Then, in 2007, the government decided to cease the state-controlled publication of high school Korean history books. Textbooks published by private publishers and authorized by the government emerged in 2011. Meanwhile, the conservatives’ discontent towards history education soared, and right-wing scholars finally wrote a new textbook based on their beliefs, which was published by Kyohaksa.

 

Kyohaksa’s textbook, however, was selected by only a small minority of schools. Then, the ongoing state-controlled text project was initiated by the government. Most historians oppose the publication of a state-controlled textbook. They point out that how the conservatives meddled with history education for past several years explains the conservatives’ eventual goal. “The failure of a right-wing textbook led the conservative government to come up with another measure, a state-controlled textbook,” said Professor Kwon Nae Hyun (History Education).

 

Since the Kyohaksa textbook was accused of glorifying pro-Japan activities and dictatorships, many are concerned that the new textbook published by the government would involve the same problems.

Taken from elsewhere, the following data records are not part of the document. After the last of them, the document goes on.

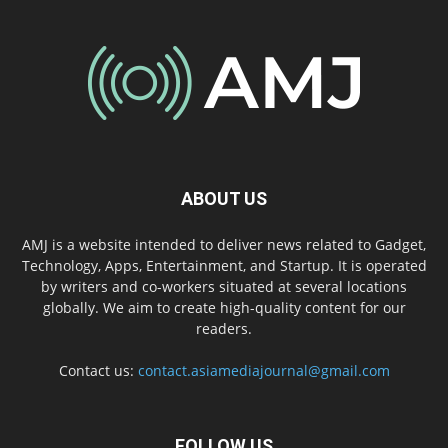
ABOUT US
AMJ is a website intended to deliver news related to Gadget,
Technology, Apps, Entertainment, and Startup. It is operated
by writers and co-workers situated at several locations
globally. We aim to create high-quality content for our
readers.
Contact us:
contact.asiamediajournal@gmail.com
FOLLOW US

Nevertheless, some individuals and civic groups insist that when criticizing the government, one should focus on the fact that a state-controlled textbook will enforce a single view of history to all students. 

 

In the same context, Seo, the president of KUSA, stated that “the opposition between uniformity and diversity is more significant than issues related to dictatorships or pro-Japanese activities” in the student association central steering committee. “It can be interpreted that uniformity is a broader concept than glorifying pro-Japan activities and dictatorships,” said Professor Kwon. In other words, unquestioningly justifying specific activities of certain historical figures without remarking their conspicuous faults eventually forces students to think on a singular perspective.

 

Based on such logics, more than four hundred historians in universities around the nation have announced that they oppose the state-led publication of history textbooks and pledged not to participate as authors. As a result, only a limited pool of right-wing historians will participate. “It is hard to assume that the small minority will represent the whole academic world,” Kwon said.

 

     
   
▲ Professor Kwon Nae Hyun. Photographed by Lee So Young
Another significant problem associated with the ongoing project is that three textbooks (middle school 1 and 2, and high school) will be completed in a year, which implies that the textbooks could be written in a rough-and-ready method. “Many people overlook the small amount of time allocated for each textbook, but even authorized textbooks were completed after two years of research,” said Professor Kwon. 
 
Then, how should history education be improved? To clear the charge of only incurring conflicts, history education needs to be a result of academic debates, rather than political disputes. Until now, historians have belittled the significance of history education, only focusing on academic research. Nevertheless, academic research and general education are interdependent. “Historians should seek for the direction of history education through ceaseless struggles and debates,” Kwon uttered.
 
Furthermore, rather than simply enumerating historical concepts, history textbooks should be written in a manner that could help students comfortably approach historical facts and lessons. Textbooks up to now have discouraged many students, merely listing concepts and facts without illustrating them enough with detailed examples or stories.  
 
When educating students, what kind of identity the students should have as a citizen of Korean society is a crucial issue. The government and conservative historians have argued that students should be proud of Korea, which accomplished both industrialization and democratization in less than 60 years. Others contend that an identity as a citizen of a democratic society is more important than an unwavering national identity. The eventual goal of history education should be defined based on a national consensus. According to Kwon, “History education could develop to facilitate the construction of a wholesome society."